Data can help drive UK rail revolution

PICTURE ALT TEXT HEREThe rail industry has collected a lot of data, but it doesn’t always know what to do with it, says Simon Stoddart, Consultant at Tessella.

In recent years, rail organisations have recognised that data can help them in all sorts of ways, and have started collecting it. A growing number of sensors gather information on acceleration, power use, door closure times, fault codes, and so on, all of which has been added to their store of data about performance of the business (punctuality, spending, maintenance plans, etc).

Hidden within this data lies explanations as to when and why faults occur and what causes delays, as well as the keys to optimising performance and investment in new equipment and infrastructure. The benefits run from ongoing cost saving, to improving schedules, to extending a fleet’s lifetime by a decade. The industry is excited. But it is also struggling to get the hoped-for value from this data.

solar rail

What benefits can data projects deliver to rail?

Good data projects start with a plan.
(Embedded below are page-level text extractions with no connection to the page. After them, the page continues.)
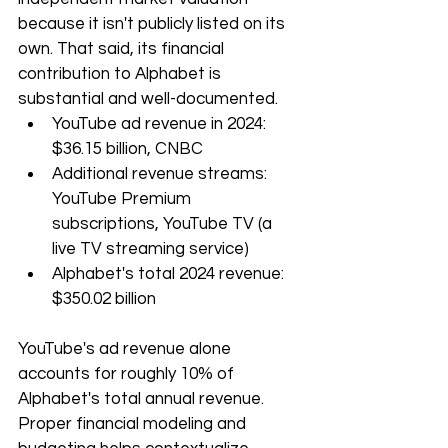
because it isn't publicly listed on its 
own. That said, its financial 
contribution to Alphabet is 
substantial and well-documented.
YouTube ad revenue in 2024: 
$36.15 billion, CNBC
Additional revenue streams: 
YouTube Premium 
subscriptions, YouTube TV (a 
live TV streaming service)
Alphabet's total 2024 revenue: 
$350.02 billion
YouTube's ad revenue alone 
accounts for roughly 10% of 
Alphabet's total annual revenue. 
Proper financial modeling and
This can be a plan to investigate a specific known problem, or to understand whether unknown problems exist.

The latter might start by picking a broad parameter to investigate, such as power consumption. We could then gather data on location (via GPS), acceleration (using accelerometers) and control system performance.

An investigation like this could create a baseline of power consumption under different conditions (acceleration, travelling over fixed routes, braking) on a given stretch of track. It could then look at variations from this baseline over a long period of time. Since carriages can change order, data should be decoupled to see if a problem is coming from a specific carriage. If one unit demands significantly more power, this might alert us to a problem.
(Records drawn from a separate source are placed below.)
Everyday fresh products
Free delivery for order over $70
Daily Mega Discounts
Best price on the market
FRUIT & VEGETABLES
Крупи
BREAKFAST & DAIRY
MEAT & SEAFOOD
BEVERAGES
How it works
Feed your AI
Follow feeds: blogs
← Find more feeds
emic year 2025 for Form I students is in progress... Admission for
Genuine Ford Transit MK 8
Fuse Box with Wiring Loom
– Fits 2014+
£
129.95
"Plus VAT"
This investigative stage helps identify the need for a more specific investigation, which drills down into what is driving the problem. In other cases, the company may not need this first step, they may know there is a problem, but need an investigation to understand the cause.

Data can also be used to investigate the condition of rolling stock. For example, damage to a wheel will create subtle differences in vibrations. By fitting vibration monitors and creating a vibration profile of different types of wheel damage, we can spot this problem when we see it.
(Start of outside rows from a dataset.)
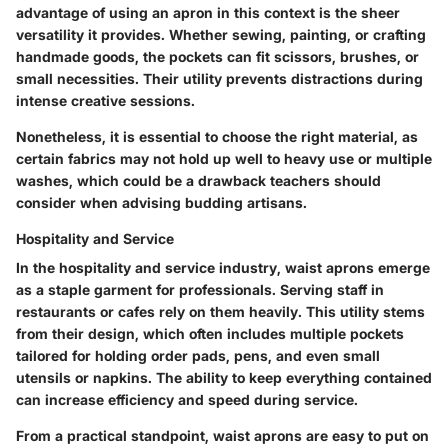
advantage of using an apron in this context is the sheer
versatility it provides. Whether sewing, painting, or crafting
handmade goods, the pockets can fit scissors, brushes, or
small necessities. Their utility prevents distractions during
intense creative sessions.
Nonetheless, it is essential to choose the right material, as
certain fabrics may not hold up well to heavy use or multiple
washes, which could be a drawback teachers should
consider when advising budding artisans.
Hospitality and Service
In the hospitality and service industry, waist aprons emerge
as a staple garment for professionals. Serving staff in
restaurants or cafes rely on them heavily. This utility stems
from their design, which often includes multiple pockets
tailored for holding order pads, pens, and even small
utensils or napkins. The ability to keep everything contained
can increase efficiency and speed during service.
From a practical standpoint, waist aprons are easy to put on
Such projects may be initially run as proof of concepts, demonstrating how historical data can identify problems beyond the capacity of humans. Cost saving action can often then be taken. But the real value comes when these models are productionised – wrapped in user-friendly software and rolled out into the organisation so that they can use real-time data coupled with historic trend data to alert engineers to impending problems.

How to approach a rail data project

The ideal approach for such data projects is to start by identifying the problem that needs to be solved, and then identifying the data that needs to be captured. Once it gets underway, the project should be agile, reviewing progress and opportunities iteratively at each stage.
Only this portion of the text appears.